- [PROMPT]:
Scan the material and copy out each line where the word "vùng" occurs.

:: SUPPLIED RECORDS

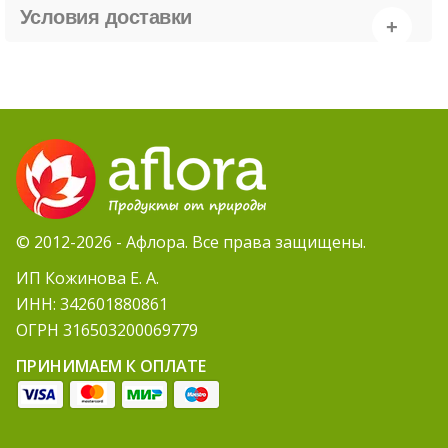
Условия доставки
© 2012-2026 - Афлора. Все права защищены.
ИП Кожинова Е. А.
ИНН: 342601880861
ОГРН 316503200069779
ПРИНИМАЕМ К ОПЛАТЕ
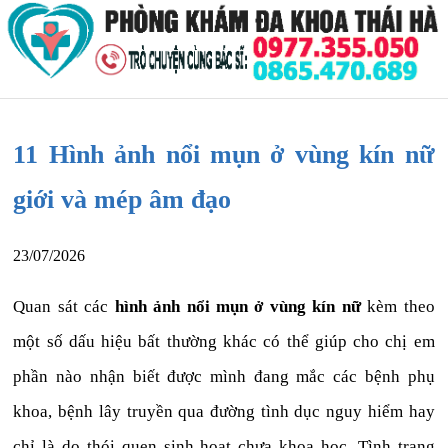
11 Hình ảnh nổi mụn ở vùng kín nữ
giới và mép âm đạo
23/07/2026
Quan sát các
hình ảnh nổi mụn ở vùng kín nữ
kèm theo
một số dấu hiệu bất thường khác có thể giúp cho chị em
phần nào nhận biết được mình đang mắc các bệnh phụ
khoa, bệnh lây truyền qua đường tình dục nguy hiểm hay
chỉ là do thói quen sinh hoạt chưa khoa học. Tình trạng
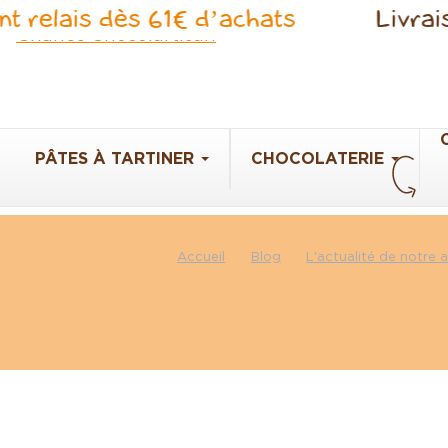
Panneau de gestion des cookies
 relais dès 61€ d’achats
Livraiso
PÂTES À TARTINER
CHOCOLATERIE
Accueil
Blog
L'actualité de notre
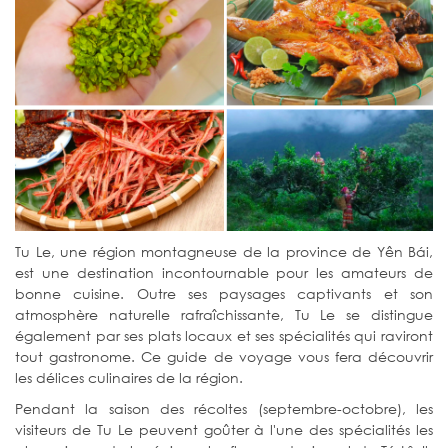
Tu Le, une région montagneuse de la province de Yên Bái,
est une destination incontournable pour les amateurs de
bonne cuisine. Outre ses paysages captivants et son
atmosphère naturelle rafraîchissante, Tu Le se distingue
également par ses plats locaux et ses spécialités qui raviront
tout gastronome. Ce guide de voyage vous fera découvrir
les délices culinaires de la région.
Pendant la saison des récoltes (septembre-octobre), les
visiteurs de Tu Le peuvent goûter à l'une des spécialités les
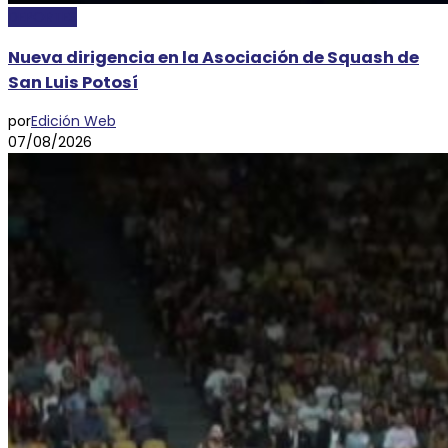
DEPORTES
Nueva dirigencia en la Asociación de Squash de
San Luis Potosí
por
Edición Web
07/08/2026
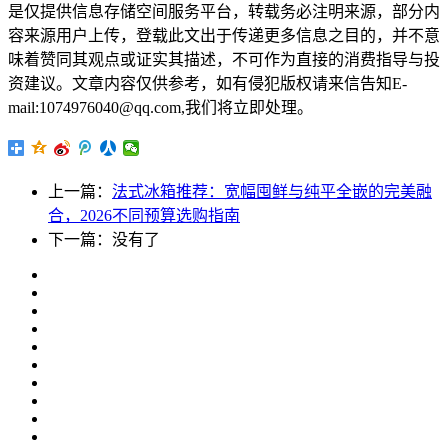
是仅提供信息存储空间服务平台，转载务必注明来源，部分内
容来源用户上传，登载此文出于传递更多信息之目的，并不意
味着赞同其观点或证实其描述，不可作为直接的消费指导与投
资建议。文章内容仅供参考，如有侵犯版权请来信告知E-
mail:1074976040@qq.com,我们将立即处理。
上一篇：
法式冰箱推荐：宽幅囤鲜与纯平全嵌的完美融
合，2026不同预算选购指南
下一篇：没有了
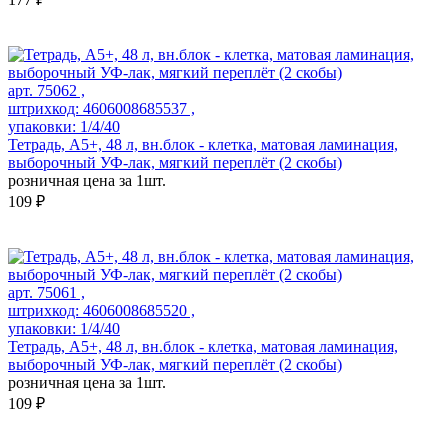
арт. 75062 ,
штрихкод: 4606008685537 ,
упаковки: 1/4/40
Тетрадь, А5+, 48 л, вн.блок - клетка, матовая ламинация,
выборочный УФ-лак, мягкий переплёт (2 скобы)
розничная цена за 1шт.
109 ₽
арт. 75061 ,
штрихкод: 4606008685520 ,
упаковки: 1/4/40
Тетрадь, А5+, 48 л, вн.блок - клетка, матовая ламинация,
выборочный УФ-лак, мягкий переплёт (2 скобы)
розничная цена за 1шт.
109 ₽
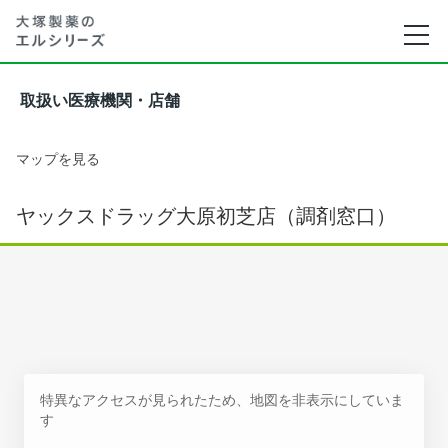
取扱い医療機関・店舗
マップを見る
ヤックスドラッグ大原初芝店（調剤窓口）
特異なアクセスが見られたため、地図を非表示にしていま
す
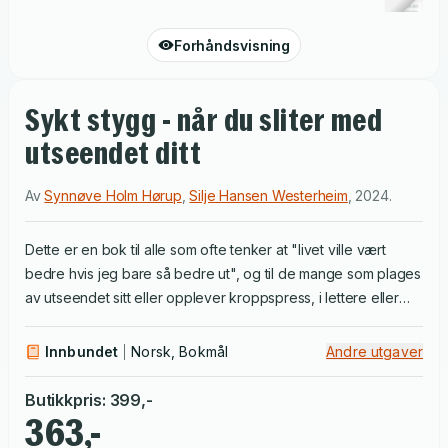
Forhåndsvisning
Sykt stygg - når du sliter med
utseendet ditt
Av
Synnøve Holm Hørup
,
Silje Hansen Westerheim
,
2024
.
Dette er en bok til alle som ofte tenker at "livet ville vært
bedre hvis jeg bare så bedre ut", og til de mange som plages
av utseendet sitt eller opplever kroppspress, i lettere eller
mer alvorlig grad. Det er også en bok til deg som er plaget av
lidelsen kroppsdysmorfofobi (BDD) og til deg som er
Innbundet
Norsk, Bokmål
Andre utgaver
fagperson, eller pårørende til en som sliter med utseendet.
Sykt stygg er en lettlest bok om skjønnhetshysteri og
Butikkpris
:
399
,-
kroppskjør. Boka tar for seg hva det gjør med deg, og gir
363,-
deg forskningsbaserte og effektive teknikker for å motstå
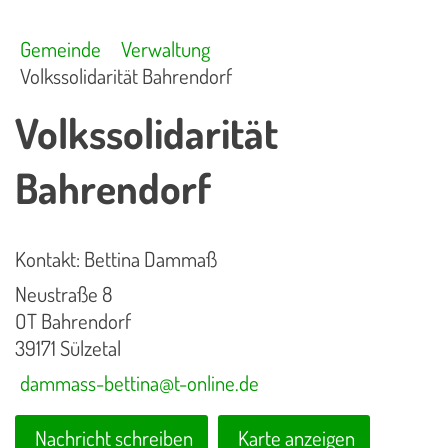
Gemeinde
Verwaltung
Volkssolidarität Bahrendorf
Volkssolidarität
Bahrendorf
Kontakt: Bettina Dammaß
Neustraße 8
OT Bahrendorf
39171 Sülzetal
dammass-bettina@t-online.de
Nachricht schreiben
Karte anzeigen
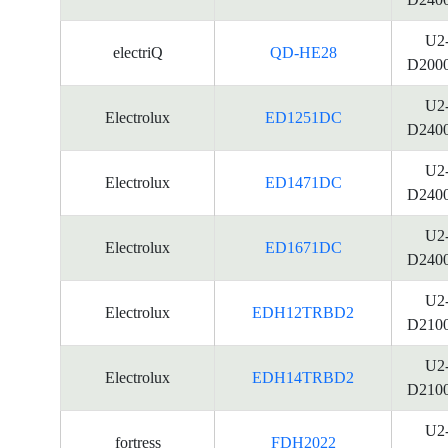
U2
electriQ
QD-HE28
D200
U2
Electrolux
ED1251DC
D240
U2
Electrolux
ED1471DC
D240
U2
Electrolux
ED1671DC
D240
U2
Electrolux
EDH12TRBD2
D210
U2
Electrolux
EDH14TRBD2
D210
U2
fortress
FDH2022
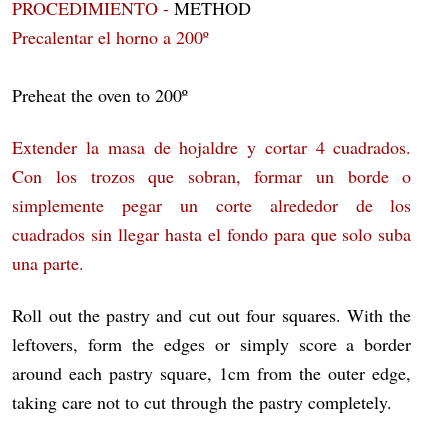
PROCEDIMIENTO -
METHOD
Precalentar el horno a 200º
Preheat the oven to 200º
Extender la masa de hojaldre y cortar 4 cuadrados.
Con los trozos que sobran, formar un borde o
simplemente pegar un corte alrededor de los
cuadrados sin llegar hasta el fondo para que solo suba
una parte.
Roll out the pastry and cut out four squares. With the
leftovers, form the edges or simply score a border
around each pastry square, 1cm from the outer edge,
taking care not to cut through the pastry completely.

::::

- [RESULT OF THE EXERCISE]:
11 Hình ảnh nổi mụn ở vùng kín nữ
hình ảnh nổi mụn ở vùng kín nữ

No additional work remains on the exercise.